Keesings Contemporary Archives.
This was my go-to tome, held in the school library and IIRC updated with weekly bulletins, then monthly ones, of all political events in the world. It was invaluable for a left-of-centre politics student in a grammar school to make himself unpopular with his class mates by being right. It was a bit like POBI used to be before Cameron became PM and it suddenly dawned on everyone else how incredibly shit it was to have an extreme right wing government.
I too have used microfiche - to look up ancient Grauniad articles, and, less often, local paper articles to confirm or research something or other.
It seems that Keesings is now inline and that the hard copy version ceased to be in 1988 - some 16 years after I left school. I don't remember if the college library stocked it, but then I didn't tend to get into political disagreements quite so often as teaching students in the north of England tended to be pretty left wing anyway.
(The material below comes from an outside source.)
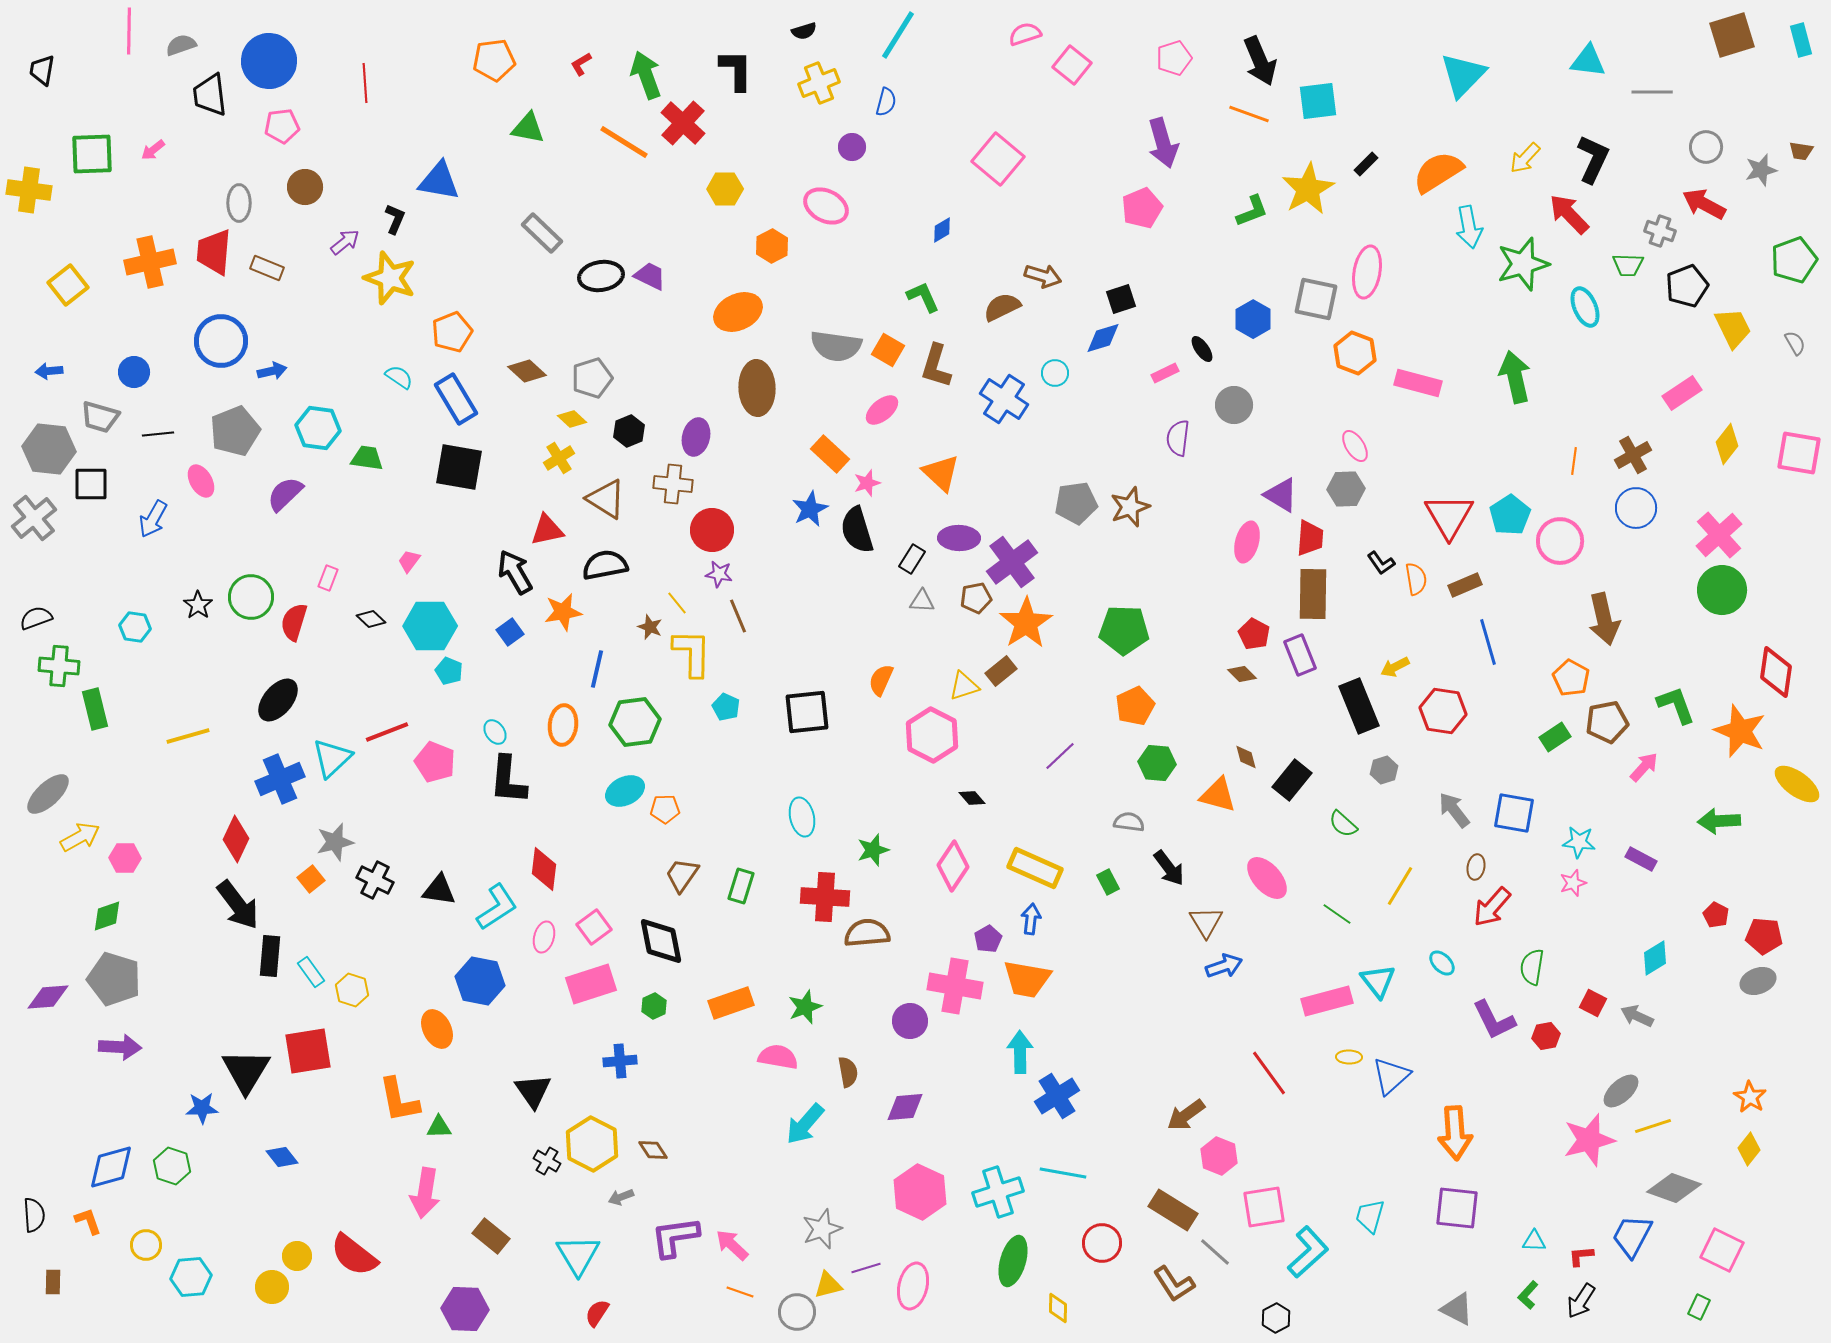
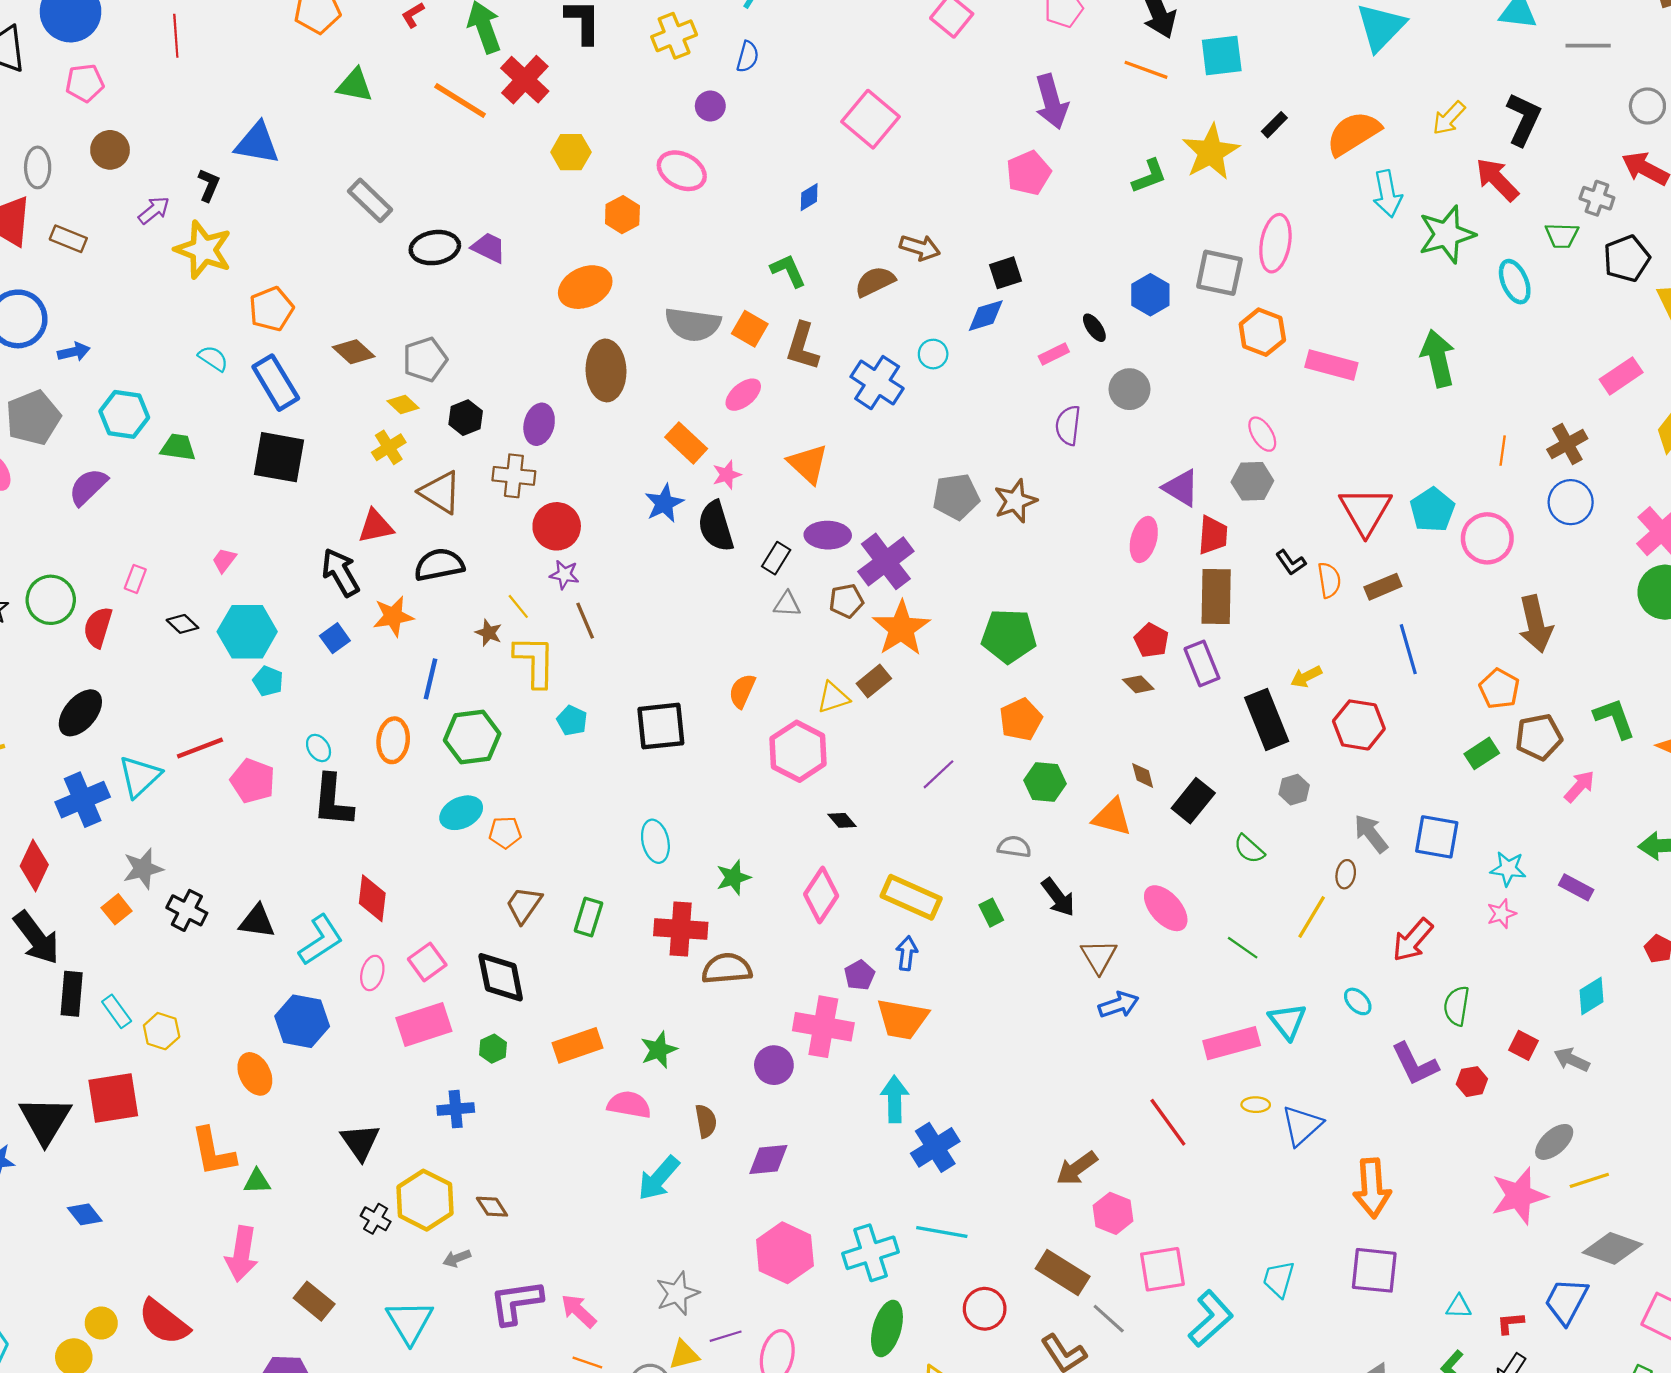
brown ellipse: (1476, 867) -> (1346, 874), moved

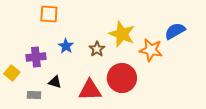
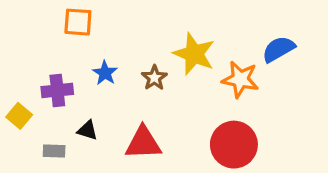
red circle: (122, 78) -> (234, 145), moved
A lawn mower with a starting handle, with which I used to cut the lawns at home when I was about 12 and onwards. My father bought it second hand from the Langdon Hills Cricket Club, several of whose members he knew as he taught in Langdon Hills until he retired in 1976. I think the mower dated from the 1920s. Much nicer to use than the modern pull-cord ones.
Bicycles with rod brakes in which the levers were integral parts of the handlebars.